Are there any industries out there that are overlooking the possible impact of big data analytics?
It's sometimes industries that aren't very sexy necessarily, so big retail businesses for example have tons of records on every consumer transaction they have [completed]. They have a ton of data on supply chain management, so things like that in terms of optimal inventory strategies or optimal pricing strategies or robust strategies for disruption in the supply chain. Not super-sexy stuff, but those people have really good data sets, often high quality data, and can make better decisions as a result. I'm sure that some are doing it already, and there are some efficiencies there that you weren't seeing before.
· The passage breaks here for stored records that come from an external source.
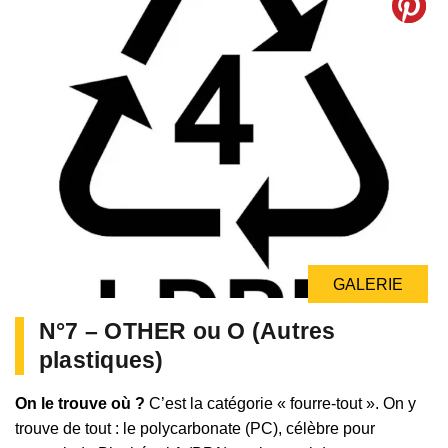
GALERIE
N°7 – OTHER ou O (Autres
plastiques)
On le trouve où ?
C’est la catégorie « fourre-tout ». On y
trouve de tout : le polycarbonate (PC), célèbre pour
There are also cases like if you look at how people consume television, for example. I think the advertising industry is something that's gotten more sophisticated in terms of targeting customers. The irony is that efficiency has become harmful in some ways for media companies, because what was the old adage? "Half your advertising budget is well spent, but you don't know which half." Now people might know which half, so they're only spending half as much.
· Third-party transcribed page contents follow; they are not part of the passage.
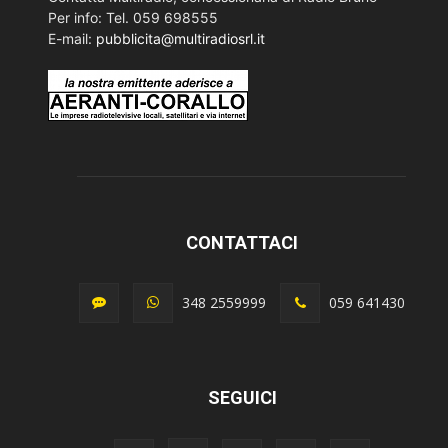
Per info: Tel. 059 698555
E-mail:
pubblicita@multiradiosrl.it
CONTATTACI
348 2559999
059 641430
SEGUICI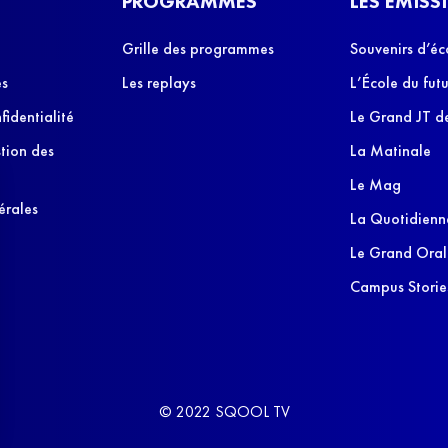
PROGRAMMES
LES ÉMISS
Grille des programmes
Souvenirs d’éc
es
Les replays
L’École du futu
fidentialité
Le Grand JT de
stion des
La Matinale
Le Mag
érales
La Quotidienn
Le Grand Oral
Campus Storie
© 2022 SQOOL TV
Can people use data or analytics to accurately predict the stock market in any way?
The problem is the stock market is this whole contest where you're competing against other creators. So the question is: Are there some traders that are better than others? I think the answer is probably, Yes. I'm not a pure markets guy, I played poker long enough which I think has parallel skills to trading in many respects where you know that some people are better over the long-term and better at accounting for uncertainty and so forth. But there's a lot of volatility and a lot of luck where a market cycle can last for months or years. There are a lot of perverse incentives that get in the way. So while I think there are some good traders, in the near term, even over a period of five or 10 years, it will mostly be dictated by luck, so it's tricky.
Have you ever applied your model to dating?
I did one little analysis with OkCupid for a New York Times Magazine piece a couple of years ago where we were trying to figure out the best night of the week to go out and get laid basically. So OkCupid collected the data of some status reports of people who were out and about using their mobile application. And we looked at the ratio of people who wanted a long-term relationship vs. people who wanted just something for [that night]. On Wednesday apparently you get the highest ratio of people who are just looking for something quick and dirty.
2016 presidential election: Who should we be looking out for?
So I guess I'm disappointingly in line with the conventional wisdom here. If Hillary [Clinton] runs, it's hard to see her not winning the Democratic nomination. On the GOP side I don't think there's any way to avoid having a big messy primary, they have some good candidates and some bad candidates. But no one has a monopoly on that party right now, so they're going to have to fight it out. And then the general election of course depends on who wins the primaries, but people should be a little wary because look, Hillary Clinton might be a very good candidate if she wins [the primary], and she'd be a slight favorite, but still it's hard for any party to win the White House three terms in a row. If you have a poor economy by 2016, or if Obama's approval ratings are 38% or something like that, then it's hard for a Democratic processor to prevail even if it is Hillary. Trying to make predictions at this point is a little early. Actually, it's a lot early.